Di luar kasus perkelahian ala gladiator, di media sosial tak sekali-dua tersebar video pendek yang berisi kasus penganiayaan dan perundungan yang dilakukan sejumlah siswa kepada siswa lain yang kemudian rekamannya diunggah sendiri oleh salah seorang pelakunya hingga menjadi viral. Di berbagai daerah, dapat dipastikan masih banyak kasus perundung­an lain yang terjadi di lembaga pendidikan di Tanah Air. Kasus itu boleh jadi masih merupakan dark number yang masih belum terungkap karena tidak masuk ke dunia maya yang bisa diakses publik.

Berbagai kasus perploncoan yang terjadi di setiap awal penerimaan siswa atau mahasiswa baru, kasus pemalakan yang terjadi di antara sesama siswa, dan bentuk-bentuk bullying lain yang terjadi di berbagai lembaga pendidikan ialah bukti yang bisa ditelusuri dan bisa dipastikan masih tetap terjadi hingga sekarang. Meskipun pemerintah telah berusaha mengurangi kasus ini dengan kebijakan melarang aktivitas perploncoan, karena kejadian ini masih dianggap sebagai bagian dari tradisi dan juga karena kurangnya pengawasan, dari waktu ke waktu kejadian itu masih tetap berlangsung.

Perundungan di dunia maya

Siapa pun korban dan siapa pula pelaku tindak kekerasan dan kasus-kasus perundungan di lembaga pendidikan, semua harus ditangani agar kejadian serupa tidak terus terjadi di kemudian hari. Kasus perkelahian dan tindak perundungan itu mendesak segera dicarikan solusi. Korban perundungan di lembaga pendidikan bukan hanya tidak nyaman dengan lingkungan di sekitarnya dan tumbuh inferior. Tidak jarang anak-anak yang menjadi korban perundungan kemudian juga lari dari masalah yang di­hadapi dengan menarik diri dari lingkungan sosial, atau bahkan bunuh diri.

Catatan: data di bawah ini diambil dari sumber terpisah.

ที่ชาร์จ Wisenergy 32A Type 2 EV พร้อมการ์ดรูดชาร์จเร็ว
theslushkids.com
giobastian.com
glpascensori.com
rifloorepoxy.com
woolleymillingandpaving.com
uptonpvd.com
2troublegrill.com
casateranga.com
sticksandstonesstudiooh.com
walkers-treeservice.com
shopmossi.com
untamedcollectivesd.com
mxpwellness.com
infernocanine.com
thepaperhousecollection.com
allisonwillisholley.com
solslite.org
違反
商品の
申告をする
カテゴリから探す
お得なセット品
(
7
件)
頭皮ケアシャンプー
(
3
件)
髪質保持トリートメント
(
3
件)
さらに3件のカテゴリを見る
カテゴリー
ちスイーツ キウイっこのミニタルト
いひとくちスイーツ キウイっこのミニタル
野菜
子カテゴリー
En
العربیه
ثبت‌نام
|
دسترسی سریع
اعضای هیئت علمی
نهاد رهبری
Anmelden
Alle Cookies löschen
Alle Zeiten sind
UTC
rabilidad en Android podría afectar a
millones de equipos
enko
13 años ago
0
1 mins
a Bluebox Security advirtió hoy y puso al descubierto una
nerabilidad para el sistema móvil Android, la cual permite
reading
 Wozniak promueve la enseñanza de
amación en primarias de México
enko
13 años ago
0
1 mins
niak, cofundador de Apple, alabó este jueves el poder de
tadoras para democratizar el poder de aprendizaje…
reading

Di era masyarakat digital, kasus perundungan yang terjadi di lembaga pendidikan kita tahu jumlahnya tidak berkurang, justru dalam kenyataan yang terjadi sebaliknya. Kemajuan dan penggunaan teknologi dan informasi (TI) yang makin masif serta kehadiran internet semakin membuka peluang dan ruang bagi terjadinya bentuk-bentuk perundungan baru. Tren yang terjadi di lapangan bukan hanya perundungan secara fisik, verbal, psikis, dan seksual, melainkan tidak jarang juga perundungan yang berbasis dunia maya.
Kasus perundungan yang terjadi di media sosial, dengan pelaku memproduksi dan menyirkulasikan teks-teks yang mem-bullying siswa atau mahasiswa lain, diakui atau tidak kini telah menjadi salah satu tren baru yang makin meluas. Di dunia maya, kasus perundungan memang tidak berupa tindakan kasar, seperti pemalakan atau tindakan kekerasan lainnya. Namun, seorang korban yang di-bullying di dunia maya bukan tidak mungkin justru menanggung beban lebih berat karena merasa dipermalukan dan diperlakukan tidak adil oleh lingkungan sekitarnya.

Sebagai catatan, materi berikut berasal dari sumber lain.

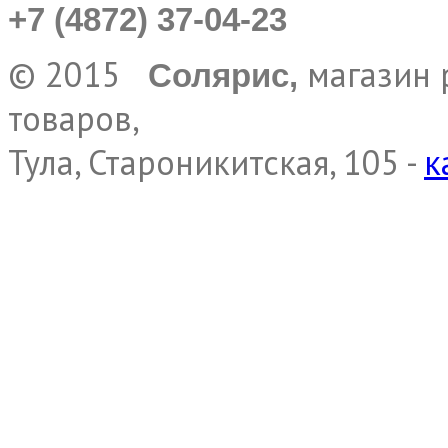
+7 (4872) 37-04-23
© 2015
магазин 
Солярис,
товаров,
Тула, Староникитская, 105 -
к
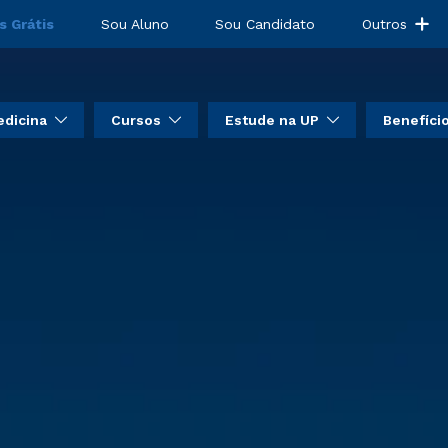
s Grátis
Sou Aluno
Sou Candidato
Outros
dicina
Cursos
Estude na UP
Benefíci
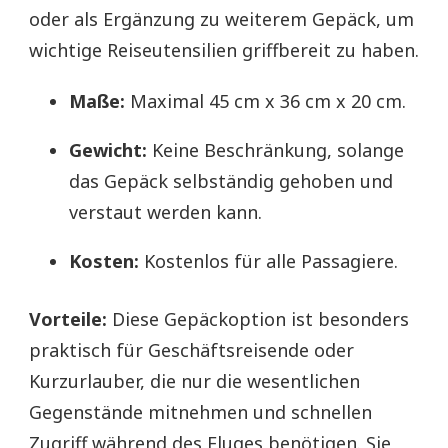
oder als Ergänzung zu weiterem Gepäck, um
wichtige Reiseutensilien griffbereit zu haben.
Maße:
Maximal 45 cm x 36 cm x 20 cm.
Gewicht:
Keine Beschränkung, solange
das Gepäck selbständig gehoben und
verstaut werden kann.
Kosten:
Kostenlos für alle Passagiere.
Vorteile:
Diese Gepäckoption ist besonders
praktisch für Geschäftsreisende oder
Kurzurlauber, die nur die wesentlichen
Gegenstände mitnehmen und schnellen
Zugriff während des Fluges benötigen. Sie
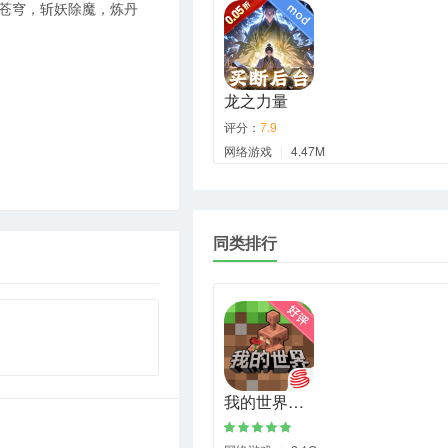
苍穹，斩妖除魔，炼丹
龙之力量
评分：
7.9
网络游戏
|
4.47M
同类排行
我的世界…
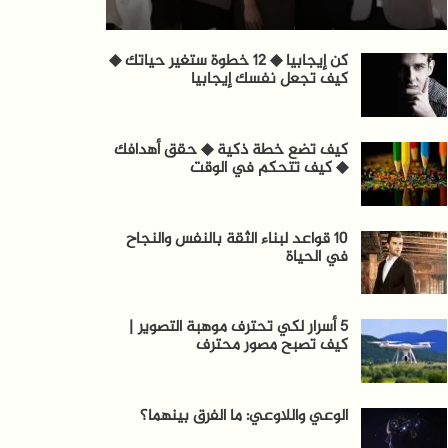
كن إيجابيا ◆ 12 خطوة ستغير حياتك ◆
كيف تجعل نفسك إيجابيا
كيف تضع خطة ذكية ◆ حقق أهدافك
◆ كيف تتحكم في الوقت
10 قواعد لبناء الثقة بالنفس والنجاح
في الحياة
5 أسرار لكي تحترف موهبة التصوير |
كيف تصبح مصور محترف
الوعي واللاوعي: ما الفرق بينهما؟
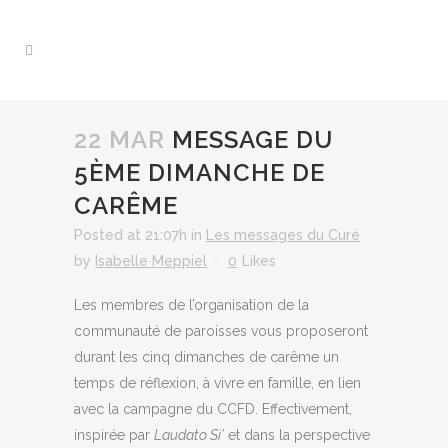
22 MAR
MESSAGE DU
5ÈME DIMANCHE DE
CARÊME
Posted at 21:07h
in
Les messages du Curé
by
Isabelle Meppiel
0
Likes
Les membres de l’organisation de la
communauté de paroisses vous proposeront
durant les cinq dimanches de carême un
temps de réflexion, à vivre en famille, en lien
avec la campagne du CCFD. Effectivement,
inspirée par
Laudato Si’
et dans la perspective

Di dunia maya, bentuk perundungan yang terjadi mulai menjadi bahan pergunjingan komunitas cyberspace, penghinaan, perkataan tidak senonoh, hingga penyebarluasan foto yang memalukan, yang efeknya jauh lebih dahsyat. Itu mungkin bisa diakses ratusan, ribuan, atau bahkan jutaan netizen lain. Seseorang yang menjadi korban bullying di dunia maya niscaya dengan mudah menjadi viral sehingga efek menekan ruang psikologis korban menjadi jauh lebih menjejas. Meski mungkin di kalangan anak-anak kasus bullying di dunia maya sering kali dianggap hanya guyonan atau tidak serius, karena efek sirkulasi unggahan di media sosial dengan cepat dapat tersebar, dampaknya pun menjadi sangat berbeda.
Seseorang sekali saja dipermalukan di media sosial, tetapi ketika hal itu disirkulasikan dan diresirkulasikan orang lain, efek yang terjadi benar-benar dahsyat. Selain cepat menyebar dan bisa diketahui orang lain, bullying yang diserbarluaskan melalui media sosial niscaya terus terpatri sepanjang masa.

Literasi kritis

Menangani dan mencegah kasus perkelahian pelajar dan bullying yang terjadi di lembaga pendidikan bukan hal yang mudah. Di era perkembangan masyarakat informasi, bentuk-bentuk perundungan yang terjadi di antara sesama pelajar makin berkembang dan membutuhkan penanganan yang benar-benar fundamental.

Dari sisi pelaku, banyak kajian telah membuktikan bentuk-bentuk pengasuhan yang keliru dan kurangnya kasih sayang dalam keluarga berpotensi melahirkan anak-anak pelaku perundungan. Sementara itu, lingkungan sosial yang tidak kondusif dan memudarkan kepekaan serta perasaan welas asih di kalangan anak-anak ialah faktor tambahan yang membuat perundungan tidak bisa dibedakan dengan guyonan yang sehat dan menyenangkan.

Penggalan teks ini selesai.